In 1904 he married Bostonian Mary ‘Molly’ Alden Osgood and they had two sons. Helping the Irish Volunteers in 1914, Childers landed arms at Howth, Co. Dublin. One month later, he volunteered into the Royal Naval Volunteer Reserve and during WWI clocked over two hundred hours of flight as an aerial observer. In 1919 he and his wife decided to devote their energies initially to the achievement of Home Rule, and subsequently to independence. The family moved to Dublin, with Childers then formally offering his skills to Sinn Féin. Within months he was working as a publicist in their Dublin office, and briefly took charge of the Irish Bulletin. In July 1921, Childers was part of the first Irish delegation to London. From the outset, he thought that any formal meeting with a Prime Minister would be a mistake, suggesting that acceptance of an Irish Republic by the British Cabinet, with safeguards for Ulster, should be agreed before further negotiations. Childers was familiar with the machinery of Westminster and had studied the political and diplomatic stratagems of earlier colonial negotiations.

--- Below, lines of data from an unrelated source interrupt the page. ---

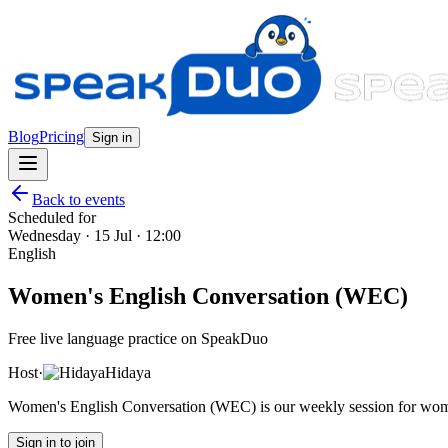
Blog
Pricing
Sign in
Back to events
Scheduled for
Wednesday · 15 Jul · 12:00
English
Women's English Conversation (WEC)
Free live language practice on SpeakDuo
Host
·
Hidaya
Women's English Conversation (WEC) is our weekly session for wome
Sign in to join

As Chief Secretary to the Treaty Conference in October, Childers was in a unique position among the Irish side, as he had previous acquaintance with Churchill and Lloyd George from his WWI service, and a school friendship with Churchill’s secretary. He also was on friendly terms with most of the newspaper editors in London.
Childers would later describe the Treaty as a 'vast trap' and became one of its fiercest public opponents. As he remarked to Robert Brennan (just months before his death) ‘Griffith was deceived by Lloyd-George […] The British can sign and find a way to repudiate their signatures […] They are opportunists.’ Arrested by the National Army at the Barton estate in November 1922, Childers was charged with possession of a small pistol, actually given to him as a keepsake by Collins, and executed in Dublin on 24 November.
Author: Erskine Childers
Sources: DIB: Michael A. Hopkinson; RIA; The Robert Erskine Childers papers, TCD; NLI; UCD Library; The Erskine C. Childers family papers; Brennan (1950).
Links:
https://www.oireachtas.ie/en/members/member/Erskine-Robert-Childers.D.1921-08-16/
https://www.historyireland.com/murderous-renegade-agent-crown-riddle-erskine-childers/
https://www.penguinrandomhouse.com/books/308103/the-riddle-of-the-sands-by-erskine-childers/
Erskine Childers (1922)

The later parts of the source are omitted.